==== Source data ====
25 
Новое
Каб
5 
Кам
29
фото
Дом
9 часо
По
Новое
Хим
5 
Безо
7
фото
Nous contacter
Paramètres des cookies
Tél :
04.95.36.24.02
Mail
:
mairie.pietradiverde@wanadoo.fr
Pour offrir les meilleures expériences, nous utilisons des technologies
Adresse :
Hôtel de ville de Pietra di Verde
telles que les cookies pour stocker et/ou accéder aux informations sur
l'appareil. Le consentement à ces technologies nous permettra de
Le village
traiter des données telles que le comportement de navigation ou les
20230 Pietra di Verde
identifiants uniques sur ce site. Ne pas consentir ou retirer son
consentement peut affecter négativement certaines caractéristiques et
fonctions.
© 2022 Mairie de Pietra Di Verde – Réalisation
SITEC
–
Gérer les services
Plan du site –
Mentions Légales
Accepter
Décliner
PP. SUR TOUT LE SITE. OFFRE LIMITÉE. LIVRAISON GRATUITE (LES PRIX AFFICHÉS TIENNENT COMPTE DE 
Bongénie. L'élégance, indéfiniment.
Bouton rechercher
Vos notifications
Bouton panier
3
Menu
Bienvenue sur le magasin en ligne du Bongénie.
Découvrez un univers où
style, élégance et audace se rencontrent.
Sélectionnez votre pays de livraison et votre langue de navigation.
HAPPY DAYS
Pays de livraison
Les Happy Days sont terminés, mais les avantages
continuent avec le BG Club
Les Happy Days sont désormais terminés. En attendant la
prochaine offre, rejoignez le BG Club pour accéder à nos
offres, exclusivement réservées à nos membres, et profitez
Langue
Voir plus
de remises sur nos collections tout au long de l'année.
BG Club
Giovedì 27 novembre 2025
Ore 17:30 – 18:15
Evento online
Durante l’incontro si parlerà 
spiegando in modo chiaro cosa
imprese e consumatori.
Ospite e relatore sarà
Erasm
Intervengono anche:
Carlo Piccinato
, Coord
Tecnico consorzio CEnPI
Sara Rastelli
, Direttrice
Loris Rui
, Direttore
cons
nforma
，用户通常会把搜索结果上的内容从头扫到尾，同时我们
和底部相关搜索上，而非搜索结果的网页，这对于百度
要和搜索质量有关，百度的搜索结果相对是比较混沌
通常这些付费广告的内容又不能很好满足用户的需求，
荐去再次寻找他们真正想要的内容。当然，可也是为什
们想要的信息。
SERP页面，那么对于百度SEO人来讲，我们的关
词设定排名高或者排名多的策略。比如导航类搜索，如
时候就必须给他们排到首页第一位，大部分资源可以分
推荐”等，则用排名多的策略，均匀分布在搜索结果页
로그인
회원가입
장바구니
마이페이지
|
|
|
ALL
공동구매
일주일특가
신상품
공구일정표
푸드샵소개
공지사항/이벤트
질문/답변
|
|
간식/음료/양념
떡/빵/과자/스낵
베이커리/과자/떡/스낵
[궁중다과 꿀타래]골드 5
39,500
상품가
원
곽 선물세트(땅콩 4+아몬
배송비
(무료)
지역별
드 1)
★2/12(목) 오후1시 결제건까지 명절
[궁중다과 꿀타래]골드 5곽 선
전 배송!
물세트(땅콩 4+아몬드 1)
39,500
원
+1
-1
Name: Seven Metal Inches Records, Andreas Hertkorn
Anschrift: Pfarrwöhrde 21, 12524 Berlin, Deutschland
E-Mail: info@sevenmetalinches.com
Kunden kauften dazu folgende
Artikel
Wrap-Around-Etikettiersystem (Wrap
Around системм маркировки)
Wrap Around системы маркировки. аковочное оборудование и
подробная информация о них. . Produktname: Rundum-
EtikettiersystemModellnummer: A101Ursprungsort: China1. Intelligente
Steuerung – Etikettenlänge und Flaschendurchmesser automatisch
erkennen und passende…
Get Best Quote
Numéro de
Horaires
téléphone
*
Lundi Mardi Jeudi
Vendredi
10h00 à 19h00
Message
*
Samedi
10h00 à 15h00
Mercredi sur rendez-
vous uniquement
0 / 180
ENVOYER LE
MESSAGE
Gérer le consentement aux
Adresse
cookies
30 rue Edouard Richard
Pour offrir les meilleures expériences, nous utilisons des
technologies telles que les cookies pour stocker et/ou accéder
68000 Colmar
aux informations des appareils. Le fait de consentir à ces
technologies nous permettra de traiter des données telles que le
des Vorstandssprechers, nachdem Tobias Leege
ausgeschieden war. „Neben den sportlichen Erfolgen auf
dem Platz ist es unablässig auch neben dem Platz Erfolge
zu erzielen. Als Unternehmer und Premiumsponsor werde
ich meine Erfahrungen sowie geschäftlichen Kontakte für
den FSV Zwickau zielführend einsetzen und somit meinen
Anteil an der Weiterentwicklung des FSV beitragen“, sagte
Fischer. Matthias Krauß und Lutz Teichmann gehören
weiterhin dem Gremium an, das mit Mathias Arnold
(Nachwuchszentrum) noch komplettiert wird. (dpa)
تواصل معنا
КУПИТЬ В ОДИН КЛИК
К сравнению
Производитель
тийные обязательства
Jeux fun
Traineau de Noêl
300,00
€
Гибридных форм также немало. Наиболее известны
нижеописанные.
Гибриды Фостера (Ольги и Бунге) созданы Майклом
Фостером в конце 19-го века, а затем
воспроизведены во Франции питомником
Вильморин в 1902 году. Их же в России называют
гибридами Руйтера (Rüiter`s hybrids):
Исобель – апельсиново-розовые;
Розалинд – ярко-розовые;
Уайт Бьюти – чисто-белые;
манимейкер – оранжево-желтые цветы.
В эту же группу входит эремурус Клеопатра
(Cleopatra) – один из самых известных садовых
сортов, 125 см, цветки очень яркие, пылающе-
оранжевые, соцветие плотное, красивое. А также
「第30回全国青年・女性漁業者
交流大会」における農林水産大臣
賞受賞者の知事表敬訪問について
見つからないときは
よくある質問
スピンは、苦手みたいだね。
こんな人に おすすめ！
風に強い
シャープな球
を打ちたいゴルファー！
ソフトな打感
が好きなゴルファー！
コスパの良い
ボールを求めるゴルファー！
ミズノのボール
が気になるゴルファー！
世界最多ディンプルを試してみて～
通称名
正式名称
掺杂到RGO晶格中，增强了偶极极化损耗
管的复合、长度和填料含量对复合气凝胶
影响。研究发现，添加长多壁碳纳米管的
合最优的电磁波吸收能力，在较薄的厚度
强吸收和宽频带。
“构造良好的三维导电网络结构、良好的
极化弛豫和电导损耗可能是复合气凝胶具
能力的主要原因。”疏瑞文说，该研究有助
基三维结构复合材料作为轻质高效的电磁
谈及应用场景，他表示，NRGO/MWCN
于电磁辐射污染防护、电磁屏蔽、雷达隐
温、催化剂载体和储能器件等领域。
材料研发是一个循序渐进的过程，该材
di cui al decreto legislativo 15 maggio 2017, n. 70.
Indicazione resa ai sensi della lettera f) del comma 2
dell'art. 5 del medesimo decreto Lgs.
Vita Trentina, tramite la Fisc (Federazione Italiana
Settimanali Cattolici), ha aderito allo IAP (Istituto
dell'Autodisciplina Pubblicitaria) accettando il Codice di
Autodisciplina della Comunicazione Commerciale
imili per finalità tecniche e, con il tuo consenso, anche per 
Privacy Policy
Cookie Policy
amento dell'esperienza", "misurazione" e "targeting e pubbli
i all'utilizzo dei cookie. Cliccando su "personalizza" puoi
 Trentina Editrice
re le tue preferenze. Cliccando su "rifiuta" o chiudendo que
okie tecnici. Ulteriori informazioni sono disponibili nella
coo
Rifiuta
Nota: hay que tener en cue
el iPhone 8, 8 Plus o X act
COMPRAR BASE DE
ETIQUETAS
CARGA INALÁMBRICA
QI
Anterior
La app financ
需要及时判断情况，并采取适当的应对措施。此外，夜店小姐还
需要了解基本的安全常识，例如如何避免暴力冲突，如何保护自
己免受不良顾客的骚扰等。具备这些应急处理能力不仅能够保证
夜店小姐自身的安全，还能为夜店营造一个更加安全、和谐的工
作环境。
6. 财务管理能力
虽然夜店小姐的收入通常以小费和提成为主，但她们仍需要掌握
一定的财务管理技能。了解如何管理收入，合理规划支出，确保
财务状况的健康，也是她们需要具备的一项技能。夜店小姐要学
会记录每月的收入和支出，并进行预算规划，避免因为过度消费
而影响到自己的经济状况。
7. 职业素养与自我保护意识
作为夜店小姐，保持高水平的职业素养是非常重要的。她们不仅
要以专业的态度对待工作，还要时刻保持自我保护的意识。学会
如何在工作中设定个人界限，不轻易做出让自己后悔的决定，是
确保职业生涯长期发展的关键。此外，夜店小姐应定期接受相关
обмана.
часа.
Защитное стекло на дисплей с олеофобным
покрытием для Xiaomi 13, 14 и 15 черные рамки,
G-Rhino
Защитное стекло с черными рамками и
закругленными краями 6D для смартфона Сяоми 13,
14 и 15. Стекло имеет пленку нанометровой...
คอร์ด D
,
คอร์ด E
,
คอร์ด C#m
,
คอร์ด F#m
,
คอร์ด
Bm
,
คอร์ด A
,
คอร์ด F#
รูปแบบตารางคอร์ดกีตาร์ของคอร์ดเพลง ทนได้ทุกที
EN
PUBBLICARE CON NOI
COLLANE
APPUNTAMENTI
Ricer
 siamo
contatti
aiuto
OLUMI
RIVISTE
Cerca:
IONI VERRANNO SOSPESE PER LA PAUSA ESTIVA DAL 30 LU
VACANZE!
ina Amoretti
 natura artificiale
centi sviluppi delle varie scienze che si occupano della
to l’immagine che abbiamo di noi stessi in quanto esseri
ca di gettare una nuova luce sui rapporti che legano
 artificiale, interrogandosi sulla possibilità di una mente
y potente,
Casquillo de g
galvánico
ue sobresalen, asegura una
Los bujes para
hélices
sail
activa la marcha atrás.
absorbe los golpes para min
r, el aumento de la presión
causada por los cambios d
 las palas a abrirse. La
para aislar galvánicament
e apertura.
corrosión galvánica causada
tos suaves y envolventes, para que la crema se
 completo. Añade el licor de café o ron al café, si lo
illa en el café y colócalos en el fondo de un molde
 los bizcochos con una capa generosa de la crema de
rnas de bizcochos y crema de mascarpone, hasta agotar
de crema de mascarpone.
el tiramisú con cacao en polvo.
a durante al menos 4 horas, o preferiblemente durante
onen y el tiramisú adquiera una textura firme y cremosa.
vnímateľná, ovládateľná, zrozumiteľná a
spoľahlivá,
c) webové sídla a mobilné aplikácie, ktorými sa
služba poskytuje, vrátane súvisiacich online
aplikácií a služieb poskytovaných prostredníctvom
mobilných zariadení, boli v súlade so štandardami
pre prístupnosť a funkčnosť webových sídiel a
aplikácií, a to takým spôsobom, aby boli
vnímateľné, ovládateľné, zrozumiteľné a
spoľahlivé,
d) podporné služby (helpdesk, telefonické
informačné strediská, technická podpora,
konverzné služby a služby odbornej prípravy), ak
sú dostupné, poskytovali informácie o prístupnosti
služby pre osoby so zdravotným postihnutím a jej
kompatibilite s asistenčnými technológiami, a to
====
Given the records above, reproduce precisely and only the lines between the line holding "Evento online" and the line holding "词设定排名高或者排名多的策略。比如导航类搜索，如", inclusive.

Evento online
Durante l’incontro si parlerà 
spiegando in modo chiaro cosa
imprese e consumatori.
Ospite e relatore sarà
Erasm
Intervengono anche:
Carlo Piccinato
, Coord
Tecnico consorzio CEnPI
Sara Rastelli
, Direttrice
Loris Rui
, Direttore
cons
nforma
，用户通常会把搜索结果上的内容从头扫到尾，同时我们
和底部相关搜索上，而非搜索结果的网页，这对于百度
要和搜索质量有关，百度的搜索结果相对是比较混沌
通常这些付费广告的内容又不能很好满足用户的需求，
荐去再次寻找他们真正想要的内容。当然，可也是为什
们想要的信息。
SERP页面，那么对于百度SEO人来讲，我们的关
词设定排名高或者排名多的策略。比如导航类搜索，如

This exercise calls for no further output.